Judgment calls

Amid worries about examining practices, Times Higher Education asked ten academics to mark a first-year paper. Verdicts ranged from zero to a 2:1, but the markers identified an inherent consensus, says Rebecca Attwood

September 18, 2008

In the era of top-up fees, we are frequently told that the beer-swilling, work-shy, daytime-TV-addicted student is, for the most part, a relic of history.

Instead, with today's undergraduates investing thousands of pounds in their education and many employers turning down graduates with a 2:2 at the first hurdle, students are single-mindedly fixed on one goal: getting the "right" class of degree.

But undermining all this effort is the assertion by some academics that an element of chance is involved in assessment because marking is not altogether to be relied upon.

In a recent Times Higher Education opinion article, Martin Luck, associate professor of animal physiology at the University of Nottingham, argued that marking is an "imperfect art" and that academics should acknowledge its subjectivity.

A report published last year by the Quality Assurance Agency says that the class of degree a student achieves depends on the marking practices in the subject studied and that, in general, universities have only "weak control" over the marking practices of examiners.

Educationists are also concerned. Sue Bloxham, co-author of Developing Effective Assessment in Higher Education, says research on marking consistency is "depressing".

She has suggested that students will become increasingly litigious about marking and that procedures could struggle to stand up to legal challenge if the sector persists in claiming that marks are completely accurate.

So, with this in mind, Times Higher Education decided to conduct a simple experiment into marking.

With permission, we obtained a first-year philosophy essay from a student who has now completed his studies. We sent it to ten academics in philosophy departments around the UK who agreed to mark it on condition that their anonymity - and that of their university - was preserved. The title of the essay was "How successful are Descartes' arguments for the real distinction of mind from body? Upon which would you put the most weight?"

Our aim was to examine the breadth of marks a single essay would be given by different markers, to explore the reasons for the decisions and to generate discussion about the processes involved.

Markers were told that the essay had been submitted as 50 per cent of the assessment for a ten-credit first-year undergraduate philosophy module taken by philosophy majors and, as an elective, by students on other joint and single-honours programmes.

They were asked to mark the paper by applying the general principles, conventions or marking scheme for the assessment of first-year philosophy essays used in their department, and to identify its strengths and weaknesses.

The resulting marks were certainly different - they range from a good 2:1 to zero (see box below). But if the highest and the lowest marks are taken away, a different picture emerges, with most marks sitting on or around the border between a 2:2 and a 2:1 - three lecturers awarded a mark of 60 and one a mark of 58.

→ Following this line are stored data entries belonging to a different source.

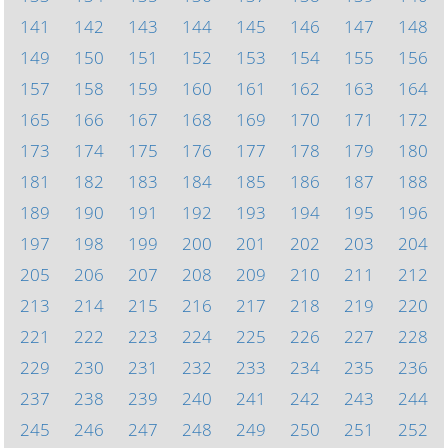
141
142
143
144
145
146
147
148
149
150
151
152
153
154
155
156
157
158
159
160
161
162
163
164
165
166
167
168
169
170
171
172
173
174
175
176
177
178
179
180
181
182
183
184
185
186
187
188
189
190
191
192
193
194
195
196
197
198
199
200
201
202
203
204
205
206
207
208
209
210
211
212
213
214
215
216
217
218
219
220
221
222
223
224
225
226
227
228
229
230
231
232
233
234
235
236
237
238
239
240
241
242
243
244
245
246
247
248
249
250
251
252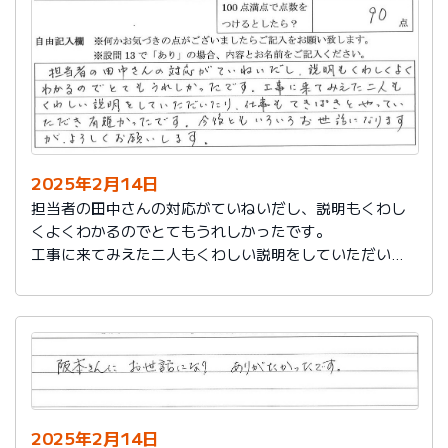
説明もその後しっかりしてもらい感謝しています。
2025年2月14日
担当者の田中さんの対応がていねいだし、説明もくわし
くよくわかるのでとてもうれしかったです。
工事に来てみえた二人もくわしい説明をしていただいた
り、仕事もてきぱきとやっていただき有難かったです。
今後ともいろいろお世話になりますが、よろしくお願い
します。
2025年2月14日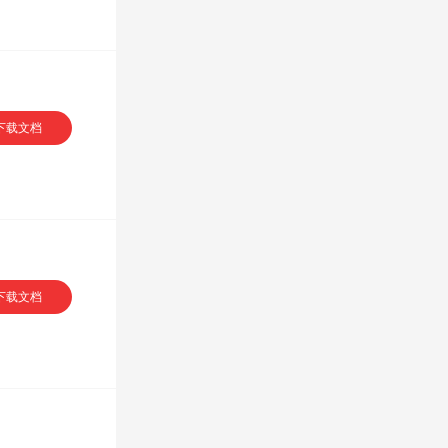
专享
下载文档
下载文档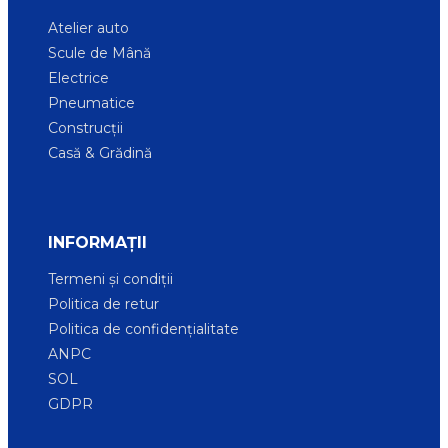
Atelier auto
Scule de Mână
Electrice
Pneumatice
Construcții
Casă & Grădină
INFORMAȚII
Termeni și condiții
Politica de retur
Politica de confidențialitate
ANPC
SOL
GDPR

Within the sample, those who taught at new universities gave the lowest average mark, even when the zero is excluded - apparently debunking the popular perception that new universities are less academically rigorous than their older counterparts.

The zero mark came from Marker 4, an academic at a new university, who said the essay contained extensive paraphrasing and insufficient referencing, which meant that it, in the academic's view, fell into the category of "plagiarism and/or poor study skills". Under normal circumstances, the academic would have asked the student to resubmit the work.

Strikingly, Marker 4 was the only one to identify the paraphrasing, from a commonly used textbook, Descartes, by John Cottingham, professor of philosophy at the University of Reading.

One other (Marker 1) mentioned plagiarism, and would have considered calling in the student for a discussion about research and plagiarism given the "slightly worrying" use of a referenced quote from an essay bank.

But for the most part, the paraphrasing went undetected. And even after being shown the results of the experiment, and the sections of paraphrasing against the original text (see box, page 37), not all markers considered it a case of plagiarism given that it is the work of a first-year student and the textbook is properly referenced elsewhere in the essay.

George MacDonald Ross, senior lecturer in philosophy at the University of Leeds and director of the Higher Education Academy's Subject Centre for Philosophical and Religious Studies, says the zero grade was "an astute bit of marking".

"There would be very good grounds for saying that this is sufficient plagiarism to get a zero mark. It is well known that most plagiarism isn't spotted," he says.

He ran the essay through the plagiarism-detection software Turnitin and confirmed that it would not have alerted a marker to the paraphrasing.

So even the use of a "systematic" approach to the detection of plagiarism did not uncover its presence, leaving the final decision to individual academics, drawing on their experience and judgment.

Among the markers, there was no universal agreement about whether plagiarism had occurred. Marker 9 agreed that the mark of zero was correct, given the definition of plagiarism at their university.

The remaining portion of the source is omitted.